A los lados de la iglesia y del jardín, en su redondel sin fin, verás desde un ángulo indistinto, edificaciones eximias que adornan esta golosina del arte casi extinto; a donde tu vista se fuera hallarás arcos triunfales que respiran aires de solera por los antiguos portales.
Casi a una cuadra del admirable lozano vergel cuyo corazón es el quiosco, se encuentra un recalzo de distinción vigilante que tejió calladamente sin espuma ni barniz, el verdor de fe y esperanza que se vive en la región y el país; es un tesoro valioso tendido al costado de una fontana de oro: simple, sereno y nada ostentoso, ejemplo de lo que debe ser el ser humano, ahí se eleva el humilde y discreto templo franciscano.
Pero no se agota allí todo el hechizo y galanura, pues existen otras delicias y encantos: jardines, casas ancestrales, mansiones señoriales, ex-conventos y algunos templos santos, cuya prez alaban todos con holgura. Por ejemplo, y al primer examen, está el templo del Perdón que tiene la hermosa Virgen del Carmen, sentada, de un porte majestuoso y de cabal transporte y arrebato, que es por todos apreciada con emoción hasta el llanto.

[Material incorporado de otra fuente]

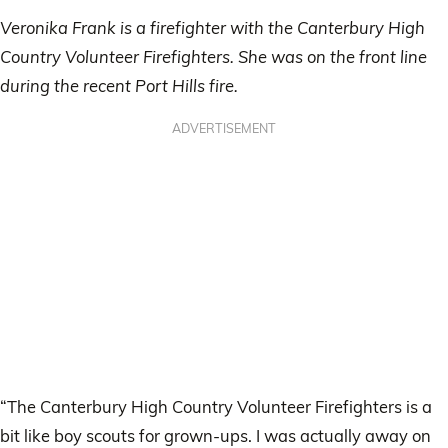
Veronika Frank is a firefighter with the Canterbury High
Country Volunteer Firefighters. She was on the front line
during the recent Port Hills fire.
ADVERTISEMENT
“The Canterbury High Country Volunteer Firefighters is a
bit like boy scouts for grown-ups. I was actually away on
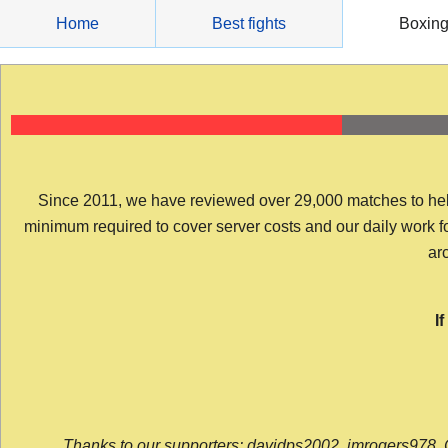
Skip
Home
Best fights
Boxin
to
content
Since 2011, we have reviewed over 29,000 matches to help y
minimum required to cover server costs and our daily work for 
arc
I
Thanks to our supporters: davidps2002, jmrogers978, 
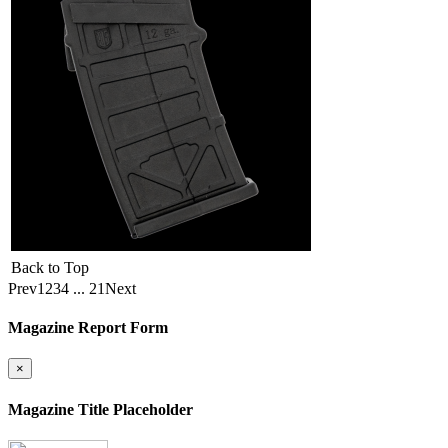
Back to Top
Prev
1
2
3
4
...
21
Next
Magazine Report Form
×
Magazine Title Placeholder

Más pequeño y de igual respeto es el pequeño de Ntra. Sra. de Loreto; y así, se encuentra que cada barrio tiene el suyo propio, según he visto y lo sé: El Santo Niño, El Santuarito, La Piedad, y San José. También detrás del nuevo mercado, hay un recinto ancestral, que fue un convento inconcluso, de trazo monumental, y es ahora la escuela Don Miguel, que está en las calles de Palma y Laurel. Todavía, otra obra de admirar no sin gusto y emoción, es la Alameda o parque familiar que cual jardín de leda, está cerca de la Estación.
En derredor del otero, o ciudad de cepa y feliz agüero, fino cabezal de nobleza, no hay resabios que empañar puedan el derroche de perfección que cinceló aquí la naturaleza. Si vuelves tu vista hacia el punto norte-oriental, ya puedes tender aquí tu tienda o tu habitación cabal, pues este remate montañoso colosal tiene por coronamiento de gloria, el triunfo completo de la fe y de la historia. A él vuelven su mirada los ojos piadosos y el corazón sincero de toda la esclarecida grey, pues se eleva desde aquí por el orbe y el cosmos entero, la regia y soberana efigie del augusto y magnífico emperador Cristo Rey.
Aquella admirable montaña que sirve de peana o distinguido pedestal donde el Rey de reyes pone en la tierra su pie y su presencia soberana, figura una águila real que baja egregia y triunfal con su cargamento precioso, indicando a la vez su señorío sobre las alturas y aquí su deleitable reposo.
Este majestuoso monumento que se divisa desde lejanos lugares da el punto exacto y completo a la tierra de mis recuerdos y es el impulso frotante de mis suspiros cordiales.